Listening to him speak, you do genuinely get the feeling he was exasperated with the old political culture.
“MPs need to redouble their efforts within their constituencies … otherwise we’re just preaching to the converted.”
He recently led a group of young people from across the country in a debate within the Chamber for a Youth Parliamentary session. It would seem that some MPs were less than thrilled about the idea of children sitting on their hallowed benches. One advised the Speaker that, at the very least, “they’ll leave chewing gum all over the seats.” The Speaker replied that he expected the children would behave far better than the majority of the opposition during PMQ’s – this turned out to be correct.
Before the interview, it was made clear that we were not to ask about his views on politics. We test the strength of this direction with a question on tuition fees – would he have gone to university if he had had to pay £9,000? He responds saying it’s not for him to comment on individual policy of the government and “it’s very difficult to go back in time and imagine what one would have done”. Our hearts sink.

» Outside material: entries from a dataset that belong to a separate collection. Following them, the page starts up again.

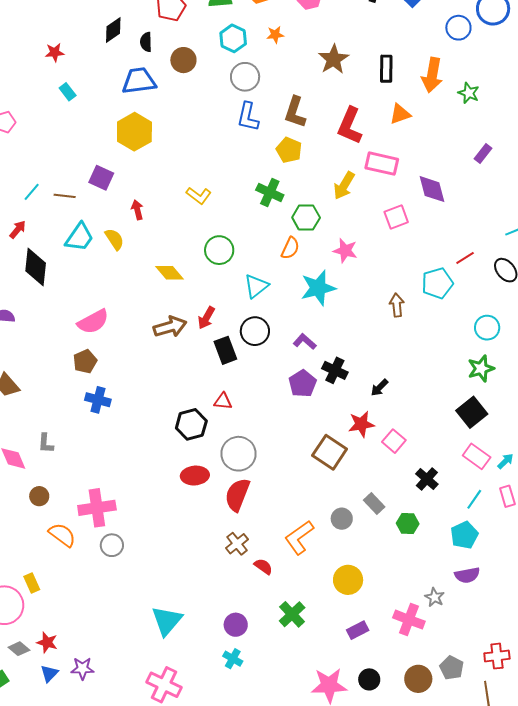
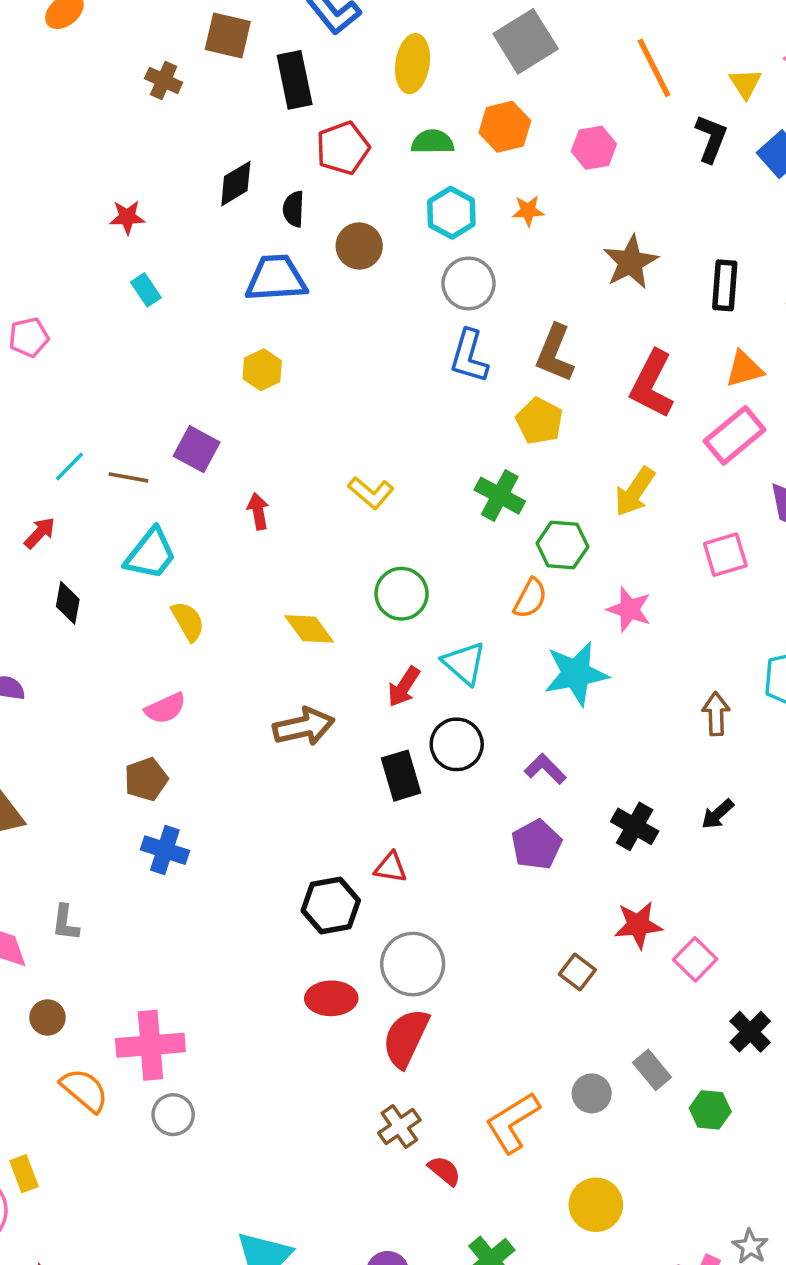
yellow hexagon: (134, 132) -> (262, 370), size x0.6
pink rectangle: (382, 164) -> (735, 435), moved, turned -56
yellow semicircle: (114, 239) -> (188, 621), moved
black diamond: (36, 267) -> (68, 603), size x0.6
cyan triangle: (256, 286) -> (464, 663), turned -44
red arrow: (206, 318) -> (404, 687), moved
pink semicircle: (93, 322) -> (165, 708), size x0.7
black cross: (335, 370) -> (635, 826), moved
black arrow: (379, 388) -> (718, 814), moved
brown square: (330, 452) -> (577, 972), size x0.6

Then something happens. A glint comes into the Speaker’s eye. Our journalistic antennas are raised. There may be something more here.
“It would have been hugely challenging. I went to university on a full grant. It would have been excruciatingly painful for me to have to repay a very large sum of money and I’m not sure my father would have been happy for me to get in a massive amount of debt. It’s not for me to express a view for the government’s policy or against it. But I do think it’s incredibly important to take steps to ensure that access to university is determined by ability and commitment rather than ability to pay.” We can practically see the Press Secretary twitching in alarm.
Despite the heightened rhetoric, it’s hard not to warm to him. “The role of Speaker is a privilege. I had strong support in the Labour party, considerable in the Lib Dems, and some from Conservatives. I was considered by some to be too young and too liberal minded. All I can do in response to criticism is to try to concentrate on doing a good job.”
Our hard journalist hearts begin to melt. It’s hard not to be won over by such honesty, whether real or faked. And he even kept Brian Cantor, the Vice-Chancellor, waiting in order to answer our last few questions.
“The duties of politicians are first to country, then to constituency and only then to party. I need to stick to my convictions.” His speech appeals to the patriot in each of us and it is this which confirms our belief that Parliament made the right decision in electing him Speaker. The expenses scandal only confirmed what has been known for a long time: British politics needs to change.
Although only a masochist would attempt to be part of his public relations team, one can’t help but admire a man so skilled in the art of chaos while remaining firmly in control of himself. Subversive? Perhaps. But in this day and age, that is no bad thing for someone leading one of the most confrontational democratic chambers.
“My relationship with the whips was characterised by trust and understanding – I didn’t trust them and they didn’t understand me.” We wouldn’t trust him to fit the mould either.